E[\widehat{{\rho}_{1}^{2}}]=\{\begin{array}{ll}-\frac{{\sigma}^{2}}{n}\hfill & \text{if}{k}_{0}=1\hfill \\ \frac{{\rho}^{2}}{n}\left(n-{k}_{0}-\frac{{\displaystyle {\sum}_{p=1}^{{k}_{0}}{n}_{p}^{2}}}{n}\right)-\frac{{\sigma}^{2}}{n}\hfill & \text{if}{k}_{0}\ge 2.\hfill \end{array}

In the computation we considered two cases: *k*_{0} = 1 and *k*_{0} ≥ 2. When *k*_{0} = 1, *Y*_{1} and *Y*_{
n
}belong to the same segment and so they are dependent; when *k*_{0} ≥ 2, we suppose that the first and the last segment have not the same level value and so *Y*_{1} and *Y*_{
n
}are independent.

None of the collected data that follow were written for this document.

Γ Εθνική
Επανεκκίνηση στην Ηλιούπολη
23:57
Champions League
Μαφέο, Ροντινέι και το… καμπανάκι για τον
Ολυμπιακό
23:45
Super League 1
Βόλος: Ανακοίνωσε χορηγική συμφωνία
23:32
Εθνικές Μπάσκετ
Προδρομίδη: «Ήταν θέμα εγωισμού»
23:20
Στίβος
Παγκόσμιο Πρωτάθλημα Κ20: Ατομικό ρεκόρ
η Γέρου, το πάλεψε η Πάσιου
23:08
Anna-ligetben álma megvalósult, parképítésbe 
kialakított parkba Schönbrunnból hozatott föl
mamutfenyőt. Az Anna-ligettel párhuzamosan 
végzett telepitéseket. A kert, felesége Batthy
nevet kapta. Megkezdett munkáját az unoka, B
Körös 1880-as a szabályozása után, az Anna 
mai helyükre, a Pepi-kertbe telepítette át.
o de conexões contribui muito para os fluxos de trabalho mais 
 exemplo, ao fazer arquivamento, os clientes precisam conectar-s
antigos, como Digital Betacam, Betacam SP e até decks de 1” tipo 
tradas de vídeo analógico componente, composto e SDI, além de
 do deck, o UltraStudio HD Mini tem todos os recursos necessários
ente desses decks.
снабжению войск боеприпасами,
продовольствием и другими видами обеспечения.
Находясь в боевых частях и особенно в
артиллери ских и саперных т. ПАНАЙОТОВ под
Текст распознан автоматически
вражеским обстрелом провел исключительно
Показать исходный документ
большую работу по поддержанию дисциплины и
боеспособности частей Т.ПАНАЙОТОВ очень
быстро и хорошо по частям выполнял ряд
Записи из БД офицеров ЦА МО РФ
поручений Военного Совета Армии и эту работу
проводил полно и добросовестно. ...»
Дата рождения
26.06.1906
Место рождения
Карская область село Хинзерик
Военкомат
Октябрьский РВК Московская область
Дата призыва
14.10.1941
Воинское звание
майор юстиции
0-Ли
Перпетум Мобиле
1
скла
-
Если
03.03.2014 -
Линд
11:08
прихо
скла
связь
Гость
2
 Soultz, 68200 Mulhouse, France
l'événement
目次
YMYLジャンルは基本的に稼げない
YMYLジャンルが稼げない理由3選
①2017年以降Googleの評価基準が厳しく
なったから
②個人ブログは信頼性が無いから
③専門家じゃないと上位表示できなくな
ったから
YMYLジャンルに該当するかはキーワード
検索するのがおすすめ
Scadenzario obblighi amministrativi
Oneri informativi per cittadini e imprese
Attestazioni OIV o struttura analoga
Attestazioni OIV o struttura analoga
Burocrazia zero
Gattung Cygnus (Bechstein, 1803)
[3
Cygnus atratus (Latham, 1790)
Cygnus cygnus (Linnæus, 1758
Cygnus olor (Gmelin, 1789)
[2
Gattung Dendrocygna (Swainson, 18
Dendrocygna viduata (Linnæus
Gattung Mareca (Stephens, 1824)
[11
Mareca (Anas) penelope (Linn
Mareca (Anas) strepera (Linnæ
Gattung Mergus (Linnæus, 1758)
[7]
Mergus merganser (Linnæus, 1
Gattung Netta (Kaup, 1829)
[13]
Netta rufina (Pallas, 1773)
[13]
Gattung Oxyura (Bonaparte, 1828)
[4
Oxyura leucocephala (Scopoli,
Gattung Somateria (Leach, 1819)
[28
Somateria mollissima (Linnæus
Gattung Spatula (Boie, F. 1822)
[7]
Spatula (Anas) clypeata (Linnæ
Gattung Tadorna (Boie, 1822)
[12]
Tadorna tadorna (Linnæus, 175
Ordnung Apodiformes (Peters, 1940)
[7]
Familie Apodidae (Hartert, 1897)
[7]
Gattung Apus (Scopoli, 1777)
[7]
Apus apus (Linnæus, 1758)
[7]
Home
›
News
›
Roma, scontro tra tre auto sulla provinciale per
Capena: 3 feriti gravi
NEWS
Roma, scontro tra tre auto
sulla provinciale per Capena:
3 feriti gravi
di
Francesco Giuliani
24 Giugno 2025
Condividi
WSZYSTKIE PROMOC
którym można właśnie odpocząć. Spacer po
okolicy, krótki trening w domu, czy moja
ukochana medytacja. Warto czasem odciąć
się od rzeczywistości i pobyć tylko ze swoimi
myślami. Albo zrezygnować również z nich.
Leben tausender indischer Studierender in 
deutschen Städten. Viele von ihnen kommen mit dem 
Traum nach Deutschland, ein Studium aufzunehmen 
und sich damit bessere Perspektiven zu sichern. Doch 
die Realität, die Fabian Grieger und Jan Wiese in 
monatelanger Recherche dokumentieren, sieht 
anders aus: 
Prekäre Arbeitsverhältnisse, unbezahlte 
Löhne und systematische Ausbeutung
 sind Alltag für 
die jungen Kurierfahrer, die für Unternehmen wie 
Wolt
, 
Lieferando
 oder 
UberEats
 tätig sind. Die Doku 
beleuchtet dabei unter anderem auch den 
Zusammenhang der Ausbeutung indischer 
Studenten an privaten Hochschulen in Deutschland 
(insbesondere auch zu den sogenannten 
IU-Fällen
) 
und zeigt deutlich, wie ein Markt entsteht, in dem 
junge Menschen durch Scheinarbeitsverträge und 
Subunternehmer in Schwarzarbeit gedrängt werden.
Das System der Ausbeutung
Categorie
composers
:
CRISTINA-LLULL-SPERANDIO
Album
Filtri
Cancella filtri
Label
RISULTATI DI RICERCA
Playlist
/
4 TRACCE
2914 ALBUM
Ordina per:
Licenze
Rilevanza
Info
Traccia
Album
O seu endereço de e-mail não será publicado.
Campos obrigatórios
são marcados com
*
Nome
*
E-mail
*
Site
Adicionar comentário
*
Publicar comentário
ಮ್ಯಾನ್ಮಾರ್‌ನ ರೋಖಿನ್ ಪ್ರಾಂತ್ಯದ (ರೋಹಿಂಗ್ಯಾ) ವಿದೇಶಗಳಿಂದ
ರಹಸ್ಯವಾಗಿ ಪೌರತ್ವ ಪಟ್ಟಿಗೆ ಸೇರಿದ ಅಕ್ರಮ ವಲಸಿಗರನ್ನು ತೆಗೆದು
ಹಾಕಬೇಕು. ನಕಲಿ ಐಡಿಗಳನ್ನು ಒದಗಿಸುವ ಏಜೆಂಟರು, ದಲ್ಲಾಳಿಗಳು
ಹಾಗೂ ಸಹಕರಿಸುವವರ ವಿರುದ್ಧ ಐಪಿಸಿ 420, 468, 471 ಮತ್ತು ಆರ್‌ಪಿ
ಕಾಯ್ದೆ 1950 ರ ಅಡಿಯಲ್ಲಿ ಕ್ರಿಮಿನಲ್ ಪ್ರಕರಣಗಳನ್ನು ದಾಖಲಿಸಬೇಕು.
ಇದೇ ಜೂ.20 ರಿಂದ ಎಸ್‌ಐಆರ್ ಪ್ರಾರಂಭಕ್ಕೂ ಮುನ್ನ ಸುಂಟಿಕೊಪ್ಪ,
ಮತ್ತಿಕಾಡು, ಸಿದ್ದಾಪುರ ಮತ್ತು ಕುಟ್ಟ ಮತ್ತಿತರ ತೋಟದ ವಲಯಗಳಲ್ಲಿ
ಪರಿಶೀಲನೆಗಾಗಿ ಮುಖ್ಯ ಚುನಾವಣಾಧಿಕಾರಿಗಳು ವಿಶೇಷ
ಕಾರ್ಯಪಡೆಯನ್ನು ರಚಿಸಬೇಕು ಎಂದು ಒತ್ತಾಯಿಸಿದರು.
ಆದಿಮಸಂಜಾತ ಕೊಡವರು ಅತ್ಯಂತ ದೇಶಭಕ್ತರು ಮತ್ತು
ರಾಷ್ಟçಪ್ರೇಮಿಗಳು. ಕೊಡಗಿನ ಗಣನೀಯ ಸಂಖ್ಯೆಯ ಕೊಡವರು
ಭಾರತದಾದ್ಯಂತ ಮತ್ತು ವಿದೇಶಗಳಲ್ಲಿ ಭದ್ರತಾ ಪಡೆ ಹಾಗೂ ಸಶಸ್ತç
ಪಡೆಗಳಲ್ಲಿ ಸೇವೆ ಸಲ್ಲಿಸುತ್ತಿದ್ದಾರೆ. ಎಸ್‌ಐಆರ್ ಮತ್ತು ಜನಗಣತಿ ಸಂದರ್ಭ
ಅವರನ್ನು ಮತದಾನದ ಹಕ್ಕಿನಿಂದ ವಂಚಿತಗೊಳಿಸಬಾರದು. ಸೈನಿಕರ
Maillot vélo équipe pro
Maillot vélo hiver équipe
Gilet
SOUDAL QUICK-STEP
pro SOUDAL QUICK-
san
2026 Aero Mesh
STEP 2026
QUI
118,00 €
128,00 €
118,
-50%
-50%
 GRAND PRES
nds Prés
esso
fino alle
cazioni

If *k*_{0} ≥ 2 and the first and the last segment had the same level value (event with a very low probability), then the first and the last segments would be joined together and so *Y*_{1} and *Y*_{
n
}would be dependent. In this case, the expected value of the estimator would have the same formula, but with *k*_{0} - 1 instead of *k*_{0}.

We can observe that, when *k*_{0} = 1, the expected value is negative, while, when *k*_{0} ≥ 2, it can be negative or positive. Moreover, the coefficient of *σ*^{2} is -\frac{1}{n} and so this addendum does not contribute so much to the unbiasedness of the estimator.

The negativity of the expected value happens because the estimator is a generic estimator of the covariance and, in general, this quantity can be negative. To prevent the negativity of the estimator, we can use its absolute value. In this way, when the quantity in (33) is negative, we use the same estimator but with the sign changed in one of the factors of each product, \widehat{{\rho}_{1}^{2}}=\frac{1}{n}{\displaystyle {\sum}_{i=1}^{n}({Y}_{i}-\overline{Y})(\overline{Y}-{Y}_{i+1})}. Hence, the meaning of the estimator is the same. We are interested only in the absolute value of the estimate and not in its sign. In fact, we already know that the correlation is positive and the negativity of the estimate is due only to the property of the estimator. Our final definition of the estimator is then

\widehat{{\rho}_{1}^{2}}:=\frac{1}{n}\left|{\displaystyle \sum _{i=1}^{n}({Y}_{i}-\overline{Y})({Y}_{i+1}-\overline{Y})}\right|.